Comparison of the effects of atorvastatin or fenofibrate on nonlipid biochemical risk factors and the LDL particle size in subjects with combined hyperlipidemia

BACKGROUND Combined hyperlipidemia (CH) is an increasingly prevalent risk factor for premature heart disease, and its treatment is troublesome. The aim of this study was to compare the effects of atorvastatin and fenofibrate on nonlipid biochemical risk factors and the low-density lipoprotein (LDL) particle size in subjects with CH. METHODS Twenty-nine middle-aged men with CH were randomly assigned to open-label therapy with atorvastatin (10 mg daily) or micronized fenofibrate (200 mg daily); they were sequentially treated with both drugs, with crossover of medication after 10 weeks. RESULTS Atorvastatin was more efficient in the reduction of total cholesterol, whereas fenofibrate was more efficient in the reduction of triglycerides. Only atorvastatin led to a significant reduction of LDL cholesterol and apolipoprotein B. Only fenofibrate increased high-density lipoprotein cholesterol. Neither drug influenced lipoprotein(a). Mean LDL particle size increased both after fenofibrate (3.08%) and atorvastatin (1.77%). Fenofibrate increased serum homocysteine (HCY) by 36.5%. Atorvastatin had no effect on HCY. Only atorvastatin increased fibrinogen by 17.4%. Only fenofibrate reduced C-reactive protein by 51.7%. Neither drug influenced HOMA (homeostasis model assessment) index of insulin resistance.

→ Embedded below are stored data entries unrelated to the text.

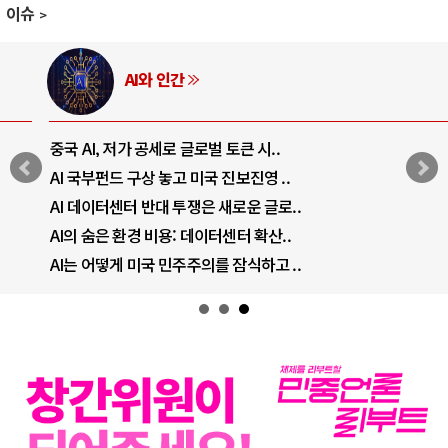
이슈
AI와 인간
중국 AI, 저가 공세로 글로벌 토큰 시..
AI 국부펀드 구상 놓고 미국 진보진영 ..
AI 데이터센터 반대 투쟁은 새로운 글로..
AI의 숨은 환경 비용: 데이터센터 확산..
AI는 어떻게 미국 민주주의를 잠식하고 ..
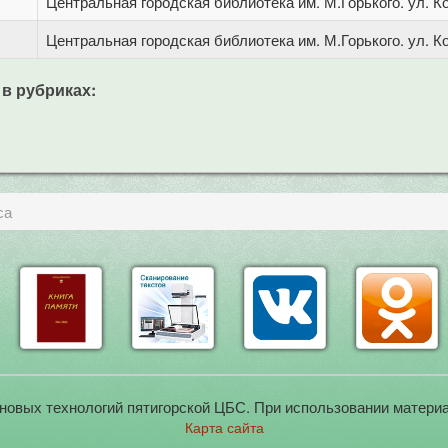
Центральная городская библиотека им. М.Горького. ул. Ко
Центральная городская библиотека им. М.Горького. ул. Ко
 в рубриках:
са
новых технологий пятигорской ЦБС. При использовании материа
Карта сайта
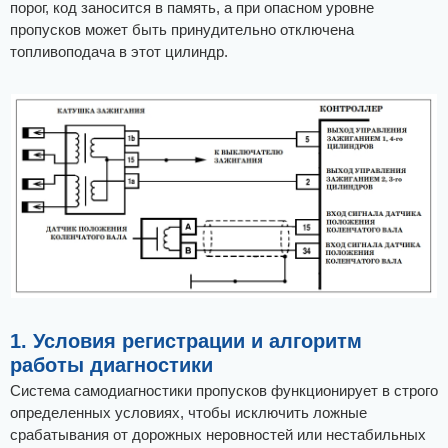
порог, код заносится в память, а при опасном уровне
пропусков может быть принудительно отключена
топливоподача в этот цилиндр.
1. Условия регистрации и алгоритм
работы диагностики
Система самодиагностики пропусков функционирует в строго
определенных условиях, чтобы исключить ложные
срабатывания от дорожных неровностей или нестабильных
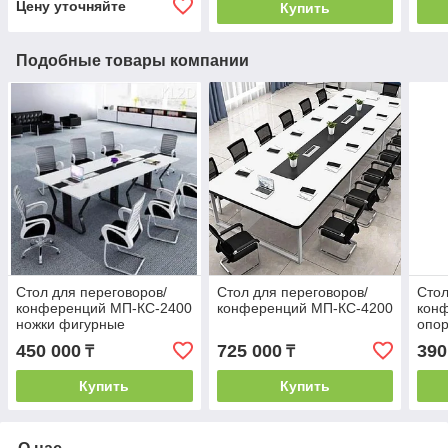
Цену уточняйте
Купить
Подобные товары компании
Стол для переговоров/
Стол для переговоров/
Стол
конференций МП-КС-2400
конференций МП-КС-4200
кон
ножки фигурные
опор
450 000
725 000
390
₸
₸
Купить
Купить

The plasma level of thiobarbituric acid reactive substances, an index of oxidative stress, decreased after both treatments. CONCLUSIONS Both atorvastatin and fenofibrate had similar beneficial effects on LDL particle size and on oxidative stress. The effects of both drugs on other parameters such as triglycerides, total and high-density lipoprotein cholesterol, fibrinogen, or HCY differed significantly. These differences, together with the risk profile of a patient, should be considered during selection of a particular lipid-lowering modality.